=== Screenshot grounding data ===

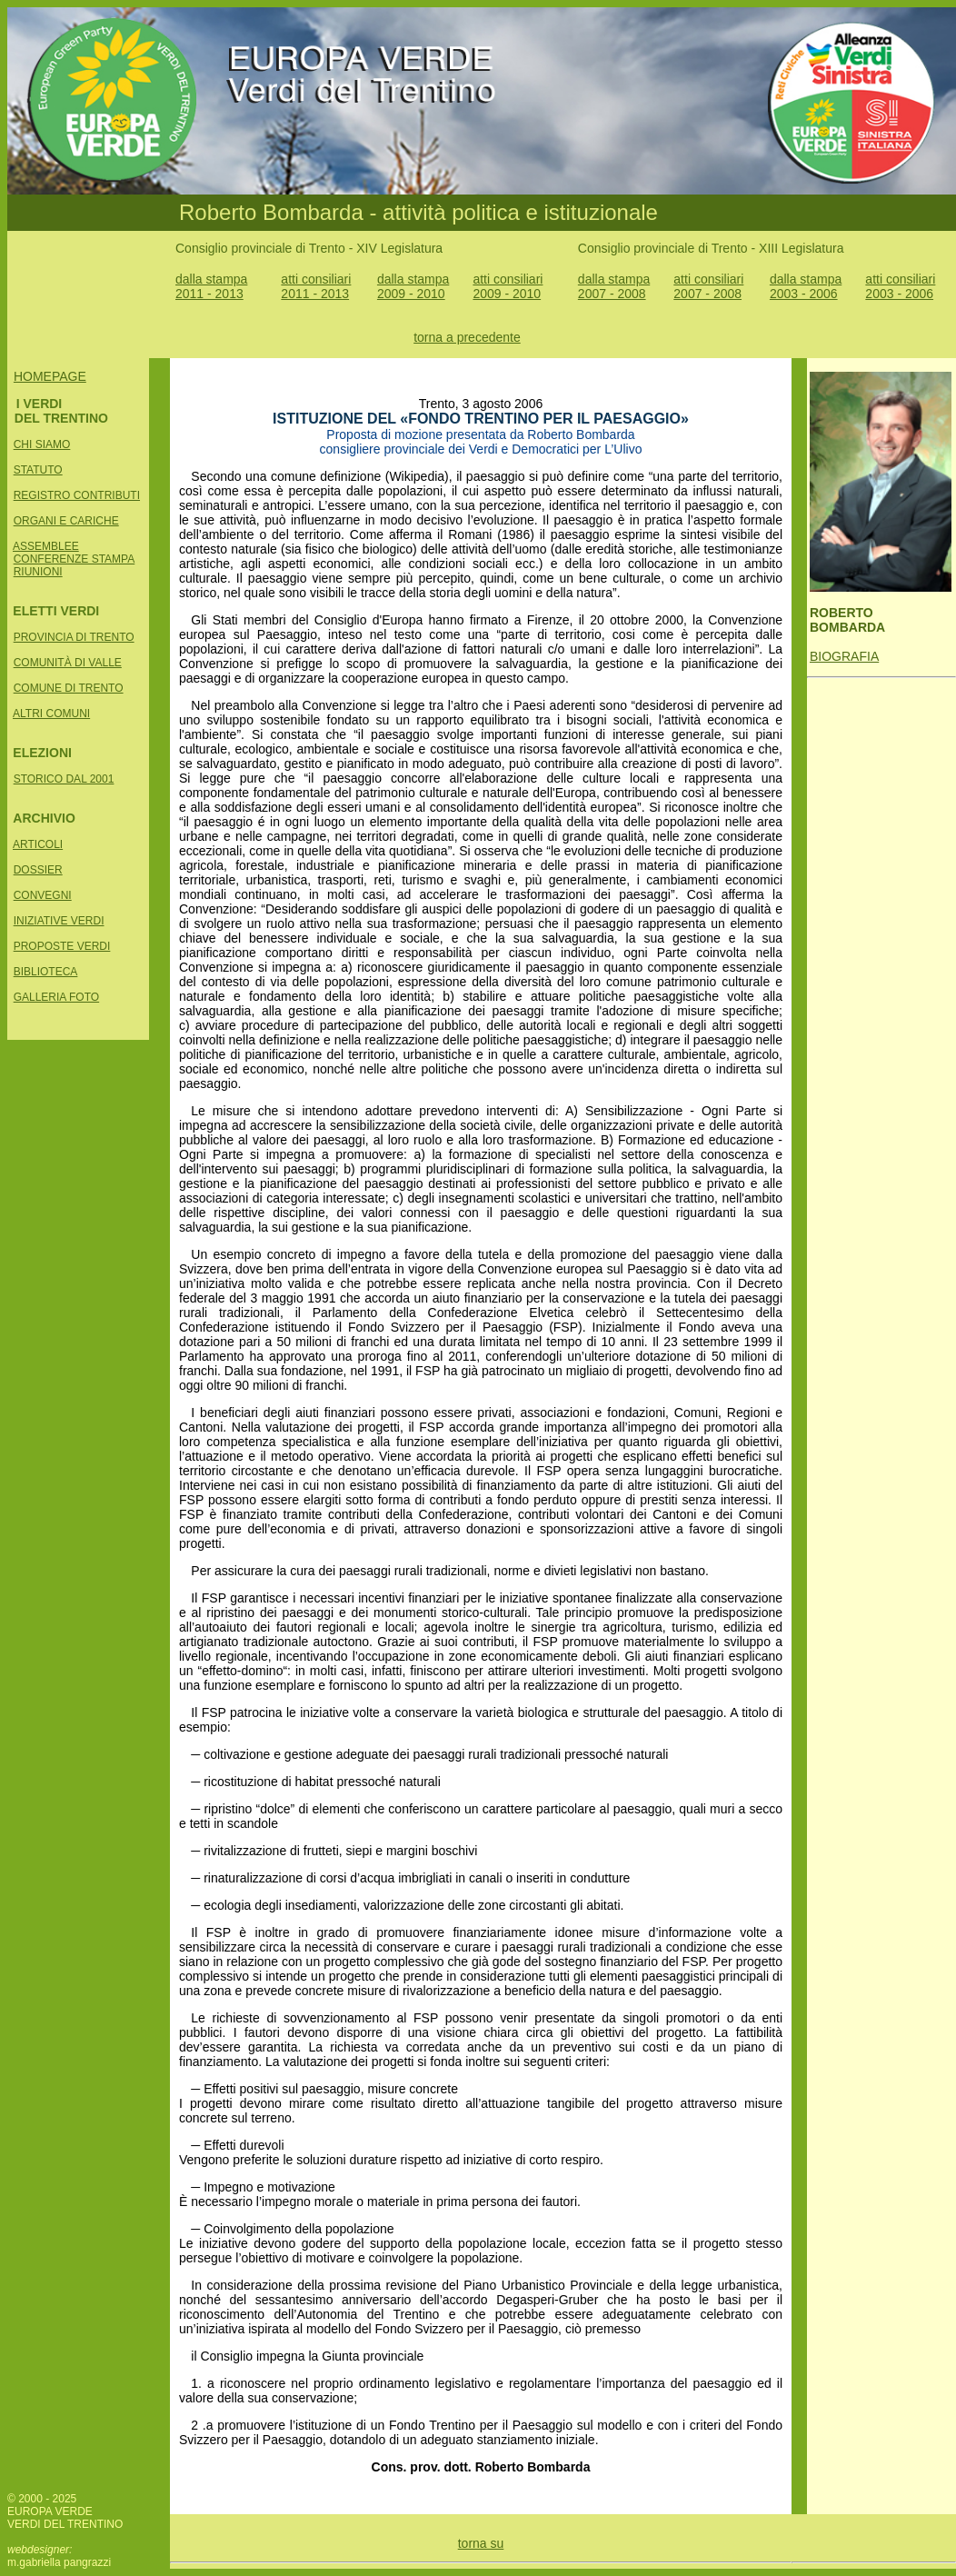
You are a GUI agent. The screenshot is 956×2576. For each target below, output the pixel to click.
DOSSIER (38, 870)
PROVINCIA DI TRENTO (74, 637)
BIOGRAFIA (844, 656)
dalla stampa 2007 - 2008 (614, 286)
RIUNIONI (38, 571)
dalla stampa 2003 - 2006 (805, 286)
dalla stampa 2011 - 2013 (211, 286)
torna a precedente (467, 337)
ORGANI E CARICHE (66, 520)
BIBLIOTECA (46, 971)
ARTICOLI (38, 844)
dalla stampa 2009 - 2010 (413, 286)
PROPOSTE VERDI (62, 946)
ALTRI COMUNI (51, 713)
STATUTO (38, 470)
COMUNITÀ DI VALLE (68, 662)
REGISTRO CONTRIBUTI (77, 495)
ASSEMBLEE (46, 546)
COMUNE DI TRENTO (69, 688)
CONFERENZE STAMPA (74, 559)
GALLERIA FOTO (56, 997)
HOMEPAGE (50, 376)
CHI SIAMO (42, 444)
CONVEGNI (43, 895)
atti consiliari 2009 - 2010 (508, 286)
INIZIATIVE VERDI (59, 920)
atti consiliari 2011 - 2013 (316, 286)
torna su (481, 2543)
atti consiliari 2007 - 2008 (708, 286)
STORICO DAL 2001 (64, 779)
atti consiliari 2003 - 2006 (900, 286)
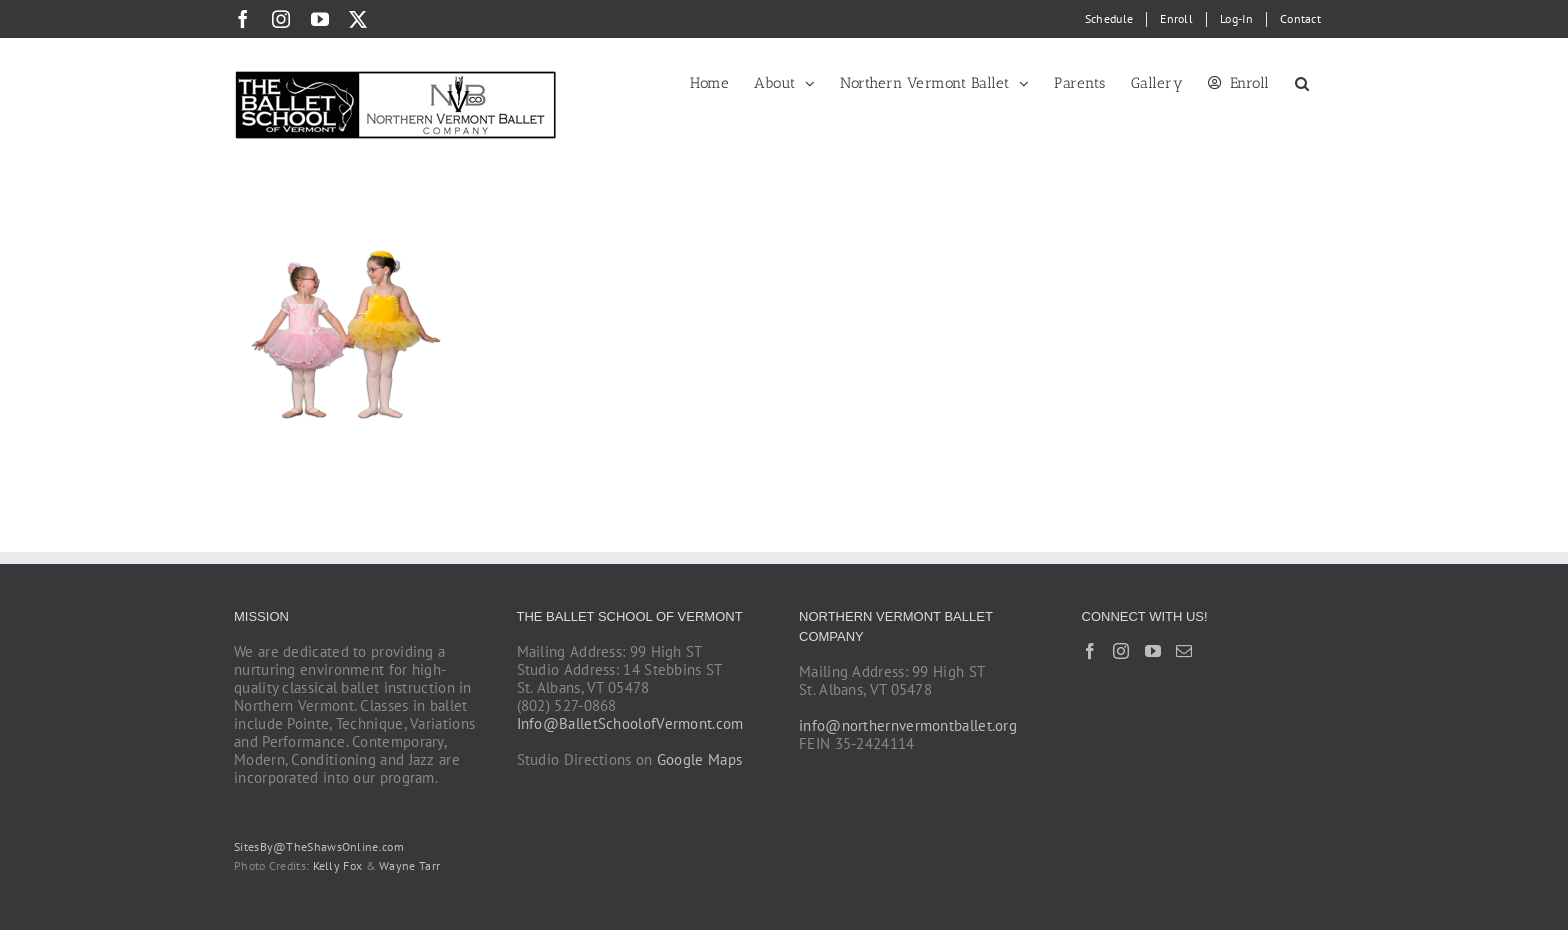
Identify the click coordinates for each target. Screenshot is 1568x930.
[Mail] (1184, 651)
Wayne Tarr (409, 865)
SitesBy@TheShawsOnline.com (319, 846)
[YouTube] (1153, 651)
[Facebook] (1090, 651)
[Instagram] (1121, 651)
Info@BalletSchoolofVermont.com (630, 723)
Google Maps (699, 759)
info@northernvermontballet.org (908, 725)
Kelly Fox (338, 865)
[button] (1302, 82)
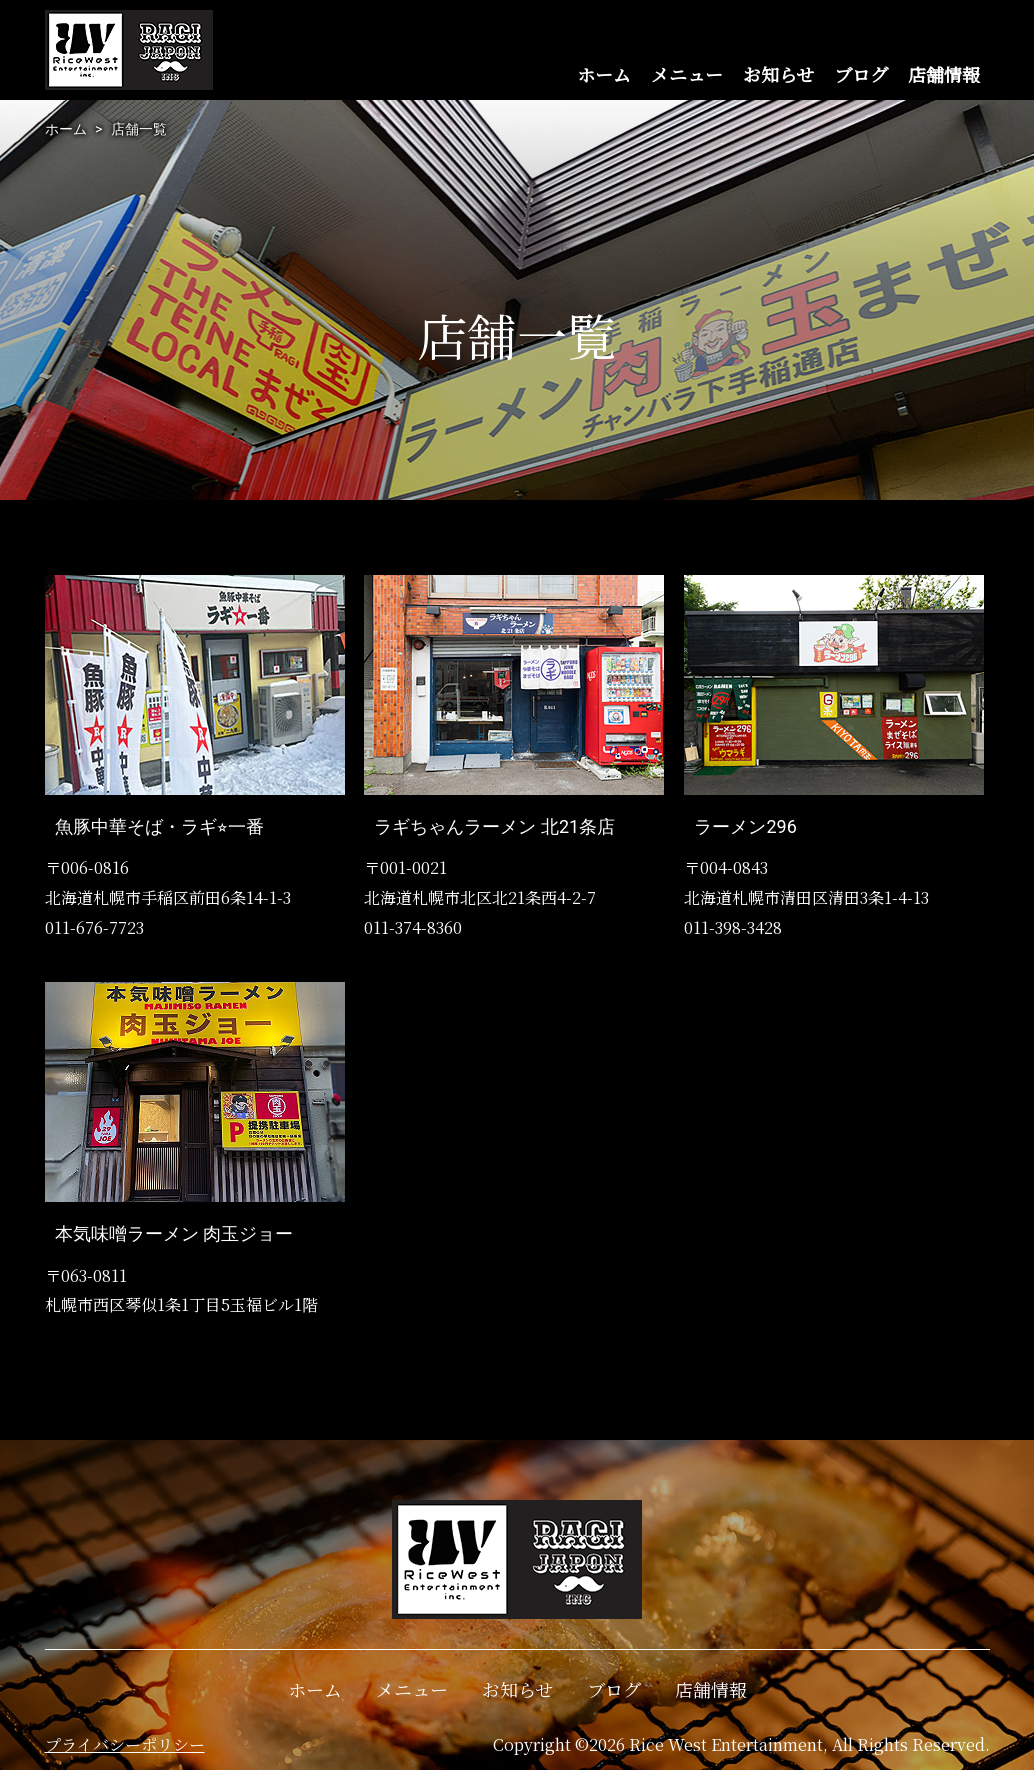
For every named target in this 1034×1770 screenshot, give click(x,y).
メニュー (687, 74)
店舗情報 (944, 74)
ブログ (861, 74)
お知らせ (778, 74)
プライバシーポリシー (125, 1744)
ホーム (604, 74)
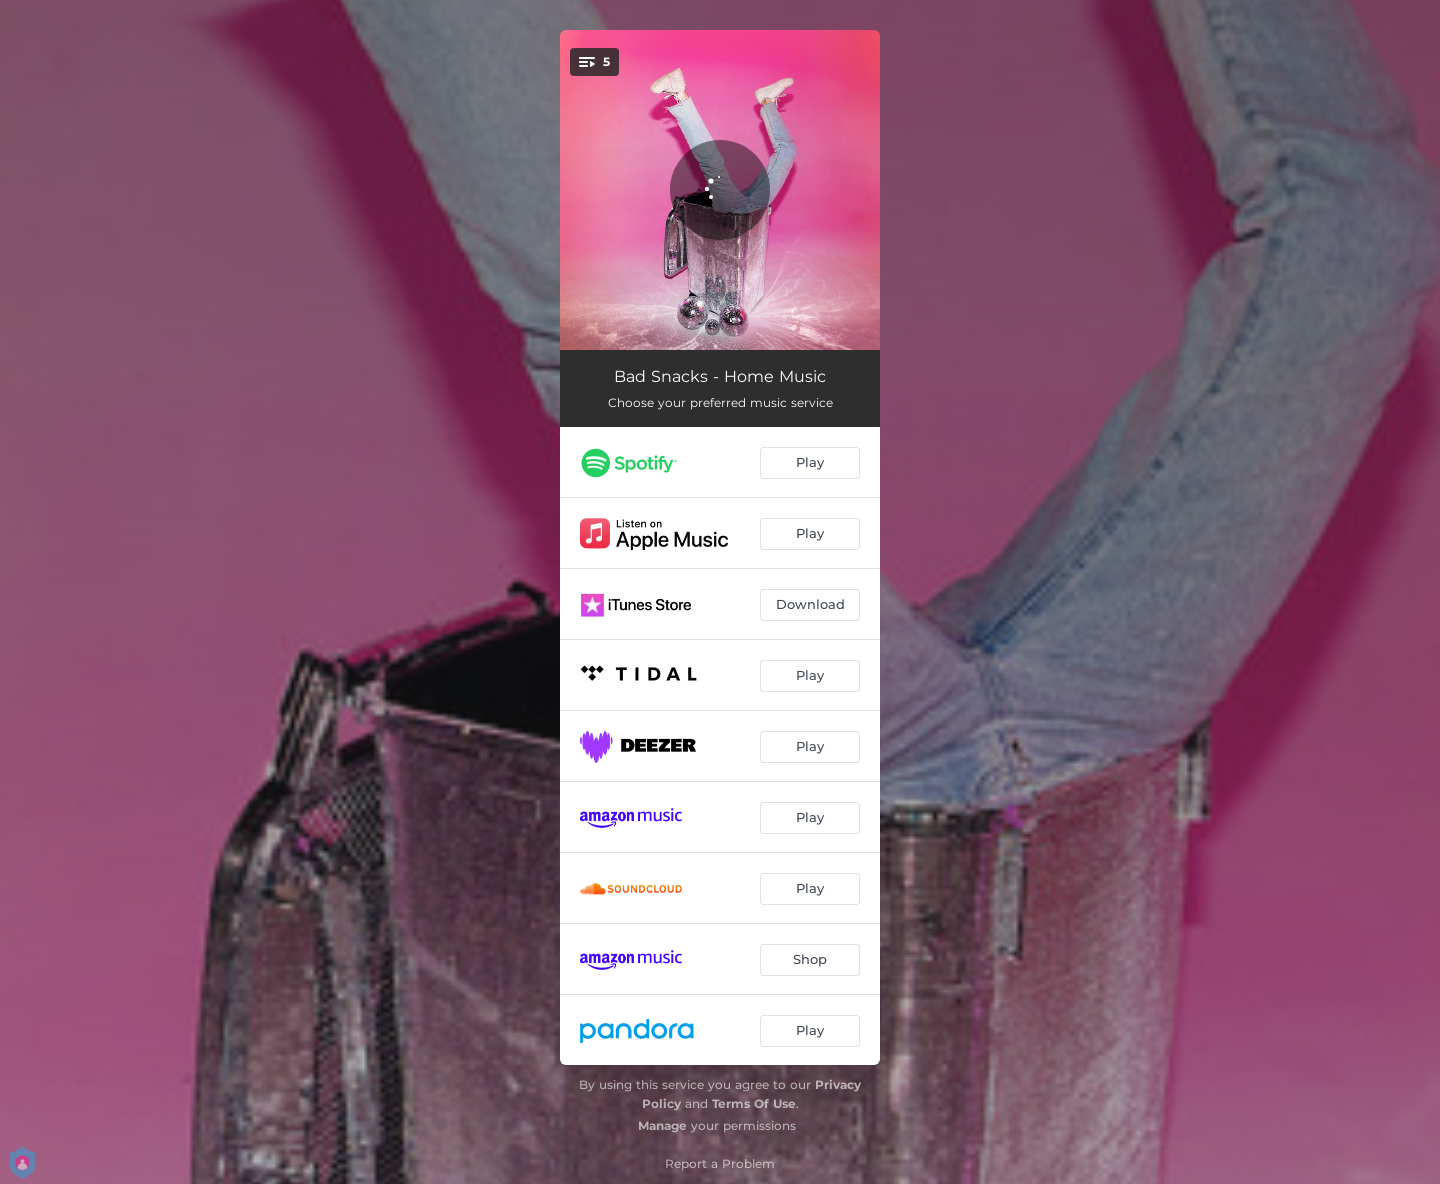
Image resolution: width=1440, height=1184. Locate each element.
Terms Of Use (754, 1103)
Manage (662, 1125)
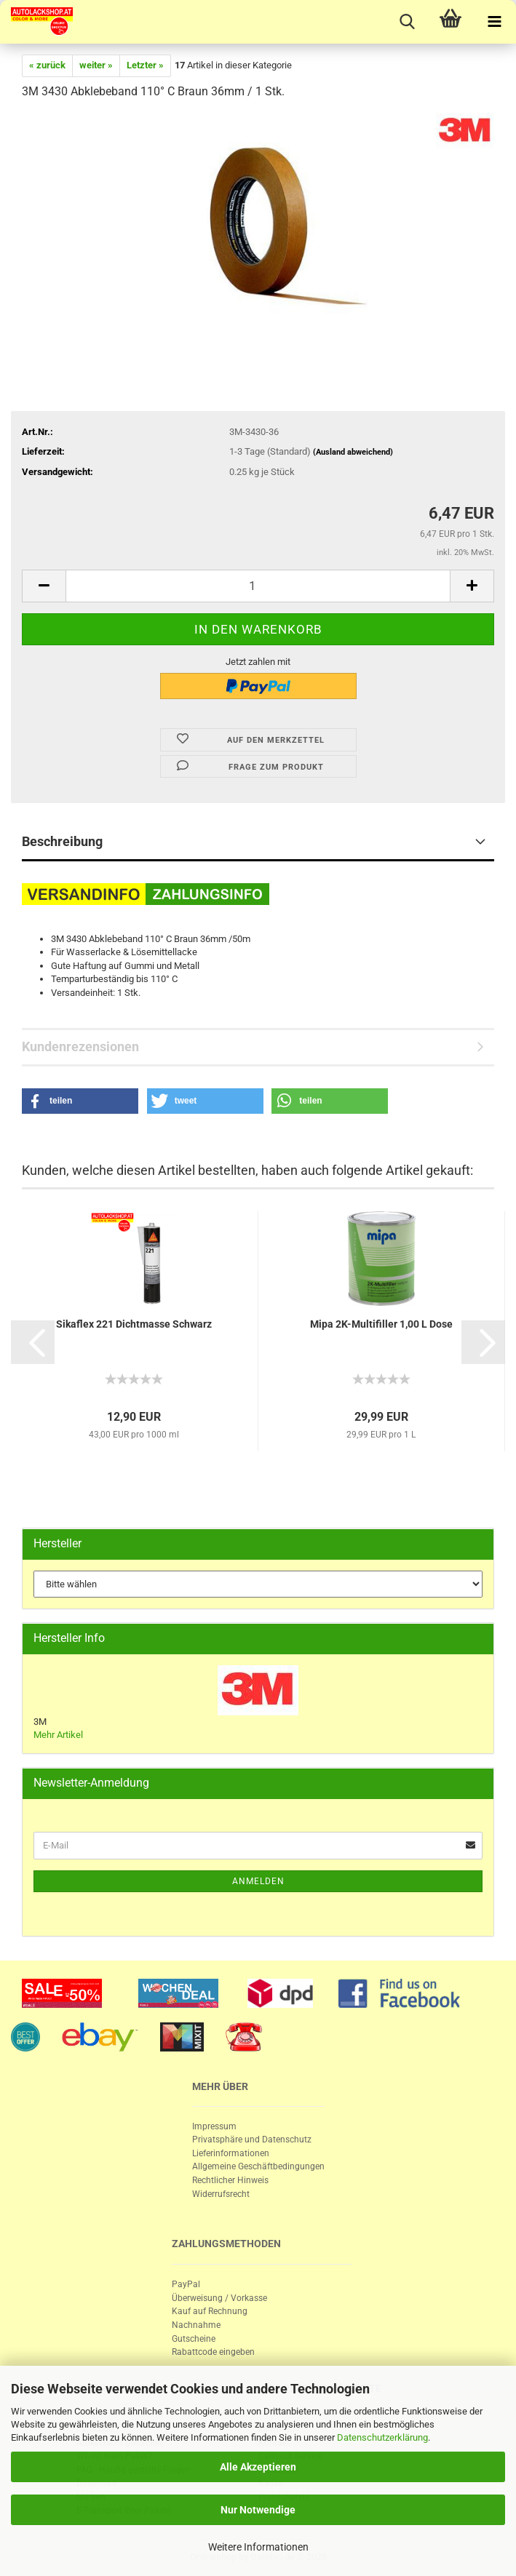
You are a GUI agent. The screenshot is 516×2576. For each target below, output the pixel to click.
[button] (80, 1101)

=== WORK TASK ===
Which lines above include the string "each"? Show them.

=== ANSWER SPACE ===
You are a GUI agent. The screenshot is 956×2576. For each target below, output the pixel to click.
Identify the click coordinates for each target. Screenshot is 1568x930.
Image resolution: width=1440, height=1184. Locate each element.
You are a GUI agent. The screenshot is 516×2576. For each target below, output the pixel to click.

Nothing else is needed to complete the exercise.